Terakhir, membangun jaringan inklusif, dengan membuka pintu bagi anggota dari berbagai latar belakang agama, suku, dan etnis untuk bergabung dengan HMI, serta berkomunikasi dengan organisasi-organisasi pluralis di dalam dan luar negeri.
Transformasi HMI menjadi titian keterbukaan bukan tanpa rintangan. Akan ada resistensi dari kelompok-kelompok yang masih terpaku pada pemikiran sempit dan fanatisme. Namun, dengan tekad yang kokoh dan langkah-langkah yang tegas, HMI memiliki potensi besar untuk menjadi pelopor dalam membangun Indonesia yang pluralis, toleran, dan damai.

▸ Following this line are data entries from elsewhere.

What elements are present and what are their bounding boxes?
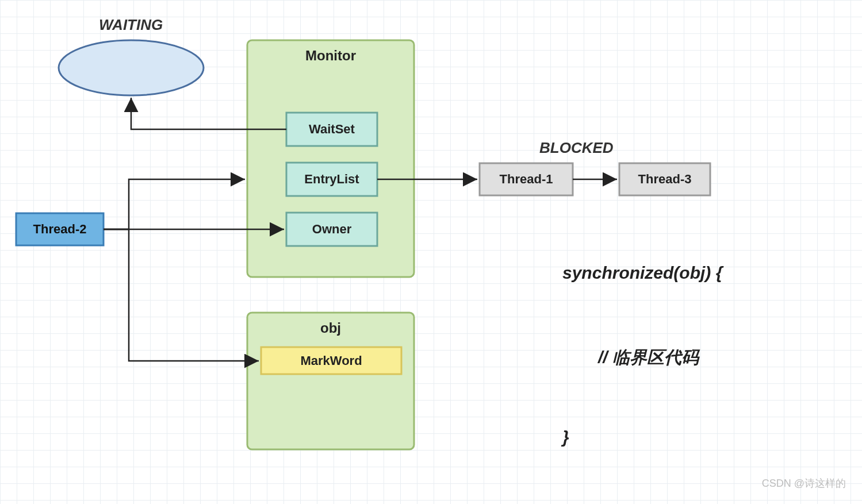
code-line1: synchronized(obj) {: [562, 263, 722, 283]
arrow-thread2-to-entrylist: [104, 179, 245, 229]
waitset-text: WaitSet: [286, 113, 377, 146]
code-line3: }: [562, 428, 569, 447]
watermark: CSDN @诗这样的: [762, 476, 846, 490]
waiting-label: WAITING: [99, 16, 163, 34]
thread3-text: Thread-3: [619, 163, 710, 195]
arrow-thread2-to-markword: [104, 229, 259, 361]
thread1-text: Thread-1: [480, 163, 573, 195]
diagram-canvas: WAITING BLOCKED Monitor WaitSet EntryLis…: [0, 0, 862, 504]
thread2-text: Thread-2: [16, 213, 104, 245]
waiting-ellipse: [59, 40, 204, 95]
code-line2: // 临界区代码: [598, 346, 699, 370]
monitor-title: Monitor: [247, 47, 414, 64]
markword-text: MarkWord: [261, 347, 401, 374]
owner-text: Owner: [286, 213, 377, 246]
blocked-label: BLOCKED: [539, 139, 614, 157]
svg-layer: [0, 0, 862, 504]
entrylist-text: EntryList: [286, 163, 377, 196]
obj-title: obj: [247, 320, 414, 337]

Kesimpulannya, HMI harus berani untuk menapaki jalan baru dan merangkul kenyataan pluralisme dengan tangan terbuka. Dengan transformasi menjadi jembatan keterbukaan, HMI dapat menjadi perekat perbedaan dan menciptakan Indonesia yang lebih bersatu dan sejahtera.Â
Dengan demikian, transformasi HMI dalam merangkul pluralisme bukanlah sekadar perubahan struktural organisasi, tetapi juga representasi dari evolusi pemikiran dan nilai-nilai dalam menghadapi realitas sosial yang semakin kompleks. Sebagai agen perubahan yang progresif, HMI memainkan peran penting dalam membentuk narasi keislaman yang inklusif dan ke-Indonesiaan yang menghargai keberagaman, membuka jalan menuju masyarakat yang lebih adil, harmonis, dan sejahtera.